## Task objective
Every record below should be printed again exactly, with its pictures removed.

(Dataset entries)
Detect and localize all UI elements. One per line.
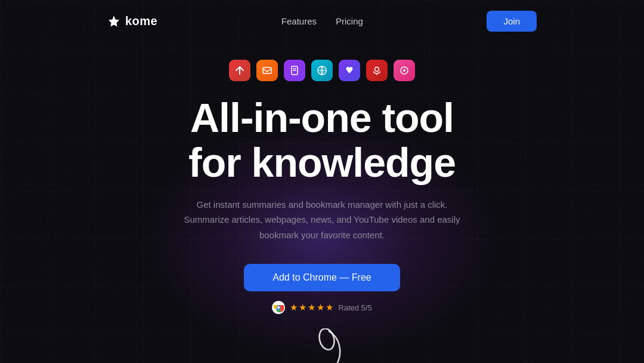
logo-icon — [107, 14, 120, 27]
svg-point-6 — [403, 69, 405, 72]
svg-rect-0 — [263, 67, 271, 73]
star-1: ★ — [290, 302, 298, 313]
app-icon-6 — [366, 60, 388, 81]
app-icon-2 — [256, 60, 278, 81]
app-icon-4 — [311, 60, 333, 81]
hero-section: All-in-one tool for knowledge Get instan… — [0, 42, 644, 363]
nav-link-features[interactable]: Features — [281, 16, 317, 26]
hero-subtitle: Get instant summaries and bookmark manag… — [179, 197, 465, 243]
rating-row: ★ ★ ★ ★ ★ Rated 5/5 — [272, 301, 371, 314]
rating-text: Rated 5/5 — [338, 303, 371, 312]
star-5: ★ — [326, 302, 333, 313]
app-icon-5 — [339, 60, 360, 81]
hero-title-line2: for knowledge — [188, 140, 456, 185]
nav-join-button[interactable]: Join — [487, 11, 537, 32]
app-icons-row — [229, 60, 415, 81]
star-2: ★ — [299, 302, 306, 313]
logo[interactable]: kome — [107, 14, 157, 28]
cta-button[interactable]: Add to Chrome — Free — [244, 264, 400, 291]
navbar: kome Features Pricing Join — [0, 0, 644, 42]
app-icon-1 — [229, 60, 250, 81]
app-icon-7 — [394, 60, 415, 81]
chrome-icon — [272, 301, 285, 314]
svg-point-11 — [317, 328, 336, 351]
nav-link-pricing[interactable]: Pricing — [336, 16, 363, 26]
svg-point-10 — [277, 306, 280, 309]
star-3: ★ — [308, 302, 315, 313]
nav-links: Features Pricing — [281, 16, 363, 26]
arrow-doodle — [292, 328, 352, 363]
arrow-doodle-container — [292, 328, 352, 363]
app-icon-3 — [284, 60, 305, 81]
stars-row: ★ ★ ★ ★ ★ — [290, 302, 333, 313]
star-4: ★ — [317, 302, 324, 313]
hero-title: All-in-one tool for knowledge — [188, 96, 456, 185]
logo-text: kome — [125, 14, 157, 28]
hero-title-line1: All-in-one tool — [190, 95, 454, 140]
svg-point-3 — [375, 67, 379, 72]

## Finished task
Detect and localize all UI elements. One per line.
logo-icon — [107, 14, 120, 27]
svg-point-6 — [403, 69, 405, 72]
svg-rect-0 — [263, 67, 271, 73]
star-1: ★ — [290, 302, 298, 313]
app-icon-6 — [366, 60, 388, 81]
app-icon-2 — [256, 60, 278, 81]
app-icon-4 — [311, 60, 333, 81]
hero-section: All-in-one tool for knowledge Get instan… — [0, 42, 644, 363]
nav-link-features[interactable]: Features — [281, 16, 317, 26]
hero-subtitle: Get instant summaries and bookmark manag… — [179, 197, 465, 243]
rating-row: ★ ★ ★ ★ ★ Rated 5/5 — [272, 301, 371, 314]
rating-text: Rated 5/5 — [338, 303, 371, 312]
star-5: ★ — [326, 302, 333, 313]
app-icon-5 — [339, 60, 360, 81]
hero-title-line2: for knowledge — [188, 140, 456, 185]
nav-join-button[interactable]: Join — [487, 11, 537, 32]
app-icons-row — [229, 60, 415, 81]
star-2: ★ — [299, 302, 306, 313]
logo[interactable]: kome — [107, 14, 157, 28]
cta-button[interactable]: Add to Chrome — Free — [244, 264, 400, 291]
navbar: kome Features Pricing Join — [0, 0, 644, 42]
app-icon-1 — [229, 60, 250, 81]
app-icon-7 — [394, 60, 415, 81]
chrome-icon — [272, 301, 285, 314]
svg-point-11 — [317, 328, 336, 351]
nav-link-pricing[interactable]: Pricing — [336, 16, 363, 26]
svg-point-10 — [277, 306, 280, 309]
star-3: ★ — [308, 302, 315, 313]
nav-links: Features Pricing — [281, 16, 363, 26]
arrow-doodle — [292, 328, 352, 363]
arrow-doodle-container — [292, 328, 352, 363]
app-icon-3 — [284, 60, 305, 81]
stars-row: ★ ★ ★ ★ ★ — [290, 302, 333, 313]
star-4: ★ — [317, 302, 324, 313]
hero-title: All-in-one tool for knowledge — [188, 96, 456, 185]
logo-text: kome — [125, 14, 157, 28]
hero-title-line1: All-in-one tool — [190, 95, 454, 140]
svg-point-3 — [375, 67, 379, 72]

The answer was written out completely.